▶ [What you should do]:
What is needed is a word-for-word transcript of the listing, free of pictures.

Given entries START

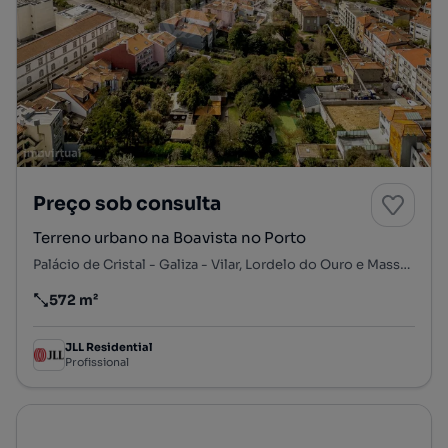
Preço sob consulta
Terreno urbano na Boavista no Porto
Palácio de Cristal - Galiza - Vilar, Lordelo do Ouro e Massarelos, Porto, Porto
572 m²
Preço por metro quadrado
JLL Residential
Profissional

Given entries END

▶ [Your response]:
Preço sob consulta
Terreno urbano na Boavista no Porto
Palácio de Cristal - Galiza - Vilar, Lordelo do Ouro e Massarelos, Porto, Porto
572 m²
Preço por metro quadrado
JLL Residential
Profissional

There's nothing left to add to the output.